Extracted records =

+ + + + + + +

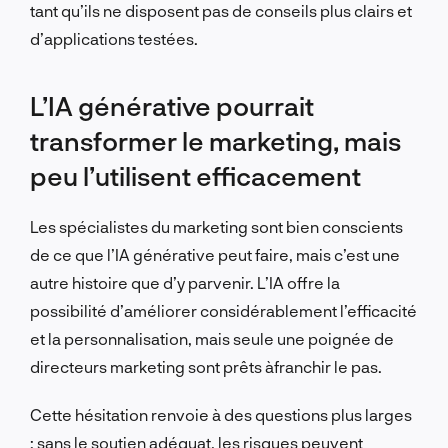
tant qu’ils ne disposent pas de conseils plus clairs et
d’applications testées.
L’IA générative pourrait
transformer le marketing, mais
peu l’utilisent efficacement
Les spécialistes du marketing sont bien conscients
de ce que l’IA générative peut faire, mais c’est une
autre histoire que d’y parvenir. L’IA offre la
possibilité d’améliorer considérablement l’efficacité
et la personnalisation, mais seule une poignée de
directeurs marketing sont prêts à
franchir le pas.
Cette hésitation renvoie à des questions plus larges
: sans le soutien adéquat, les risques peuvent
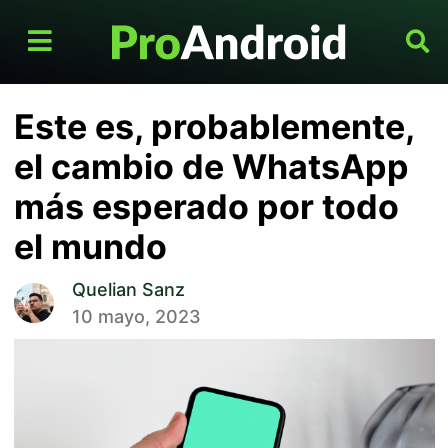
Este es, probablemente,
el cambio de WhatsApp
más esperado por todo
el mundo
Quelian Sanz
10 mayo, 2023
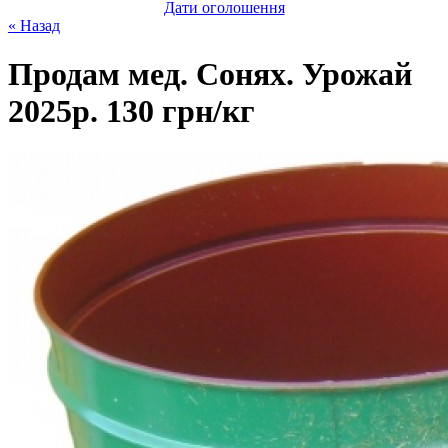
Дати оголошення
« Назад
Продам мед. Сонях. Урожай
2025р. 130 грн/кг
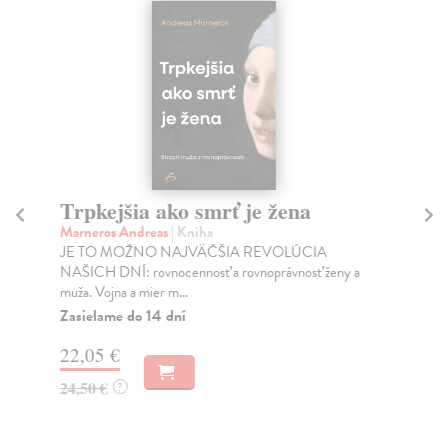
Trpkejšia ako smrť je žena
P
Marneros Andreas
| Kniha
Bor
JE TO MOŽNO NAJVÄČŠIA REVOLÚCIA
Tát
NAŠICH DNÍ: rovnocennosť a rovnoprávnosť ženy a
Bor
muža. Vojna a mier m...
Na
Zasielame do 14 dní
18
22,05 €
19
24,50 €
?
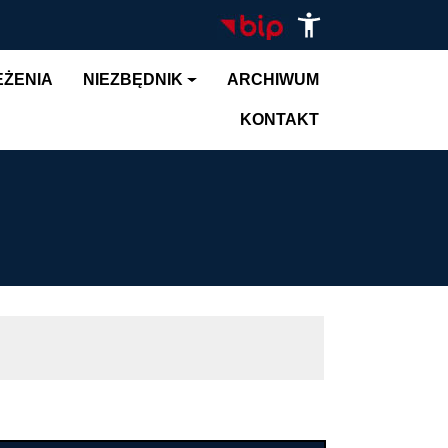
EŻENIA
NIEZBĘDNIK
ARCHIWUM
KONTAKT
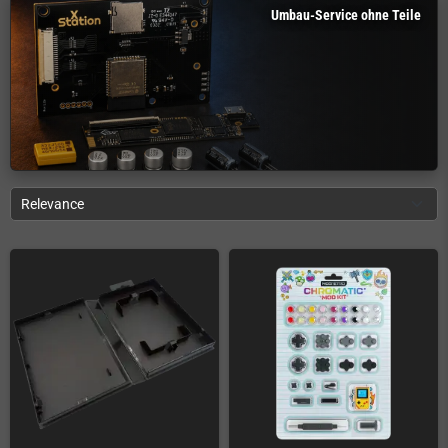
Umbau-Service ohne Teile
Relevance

+ + + + + + +

Task brief = Given the data above, transcribe exactly the lines from the one containing "Les spécialistes du" down to the one containing "Cette hésitation renvoie", and no others.

Output of the task =
Les spécialistes du marketing sont bien conscients
de ce que l’IA générative peut faire, mais c’est une
autre histoire que d’y parvenir. L’IA offre la
possibilité d’améliorer considérablement l’efficacité
et la personnalisation, mais seule une poignée de
directeurs marketing sont prêts à
franchir le pas.
Cette hésitation renvoie à des questions plus larges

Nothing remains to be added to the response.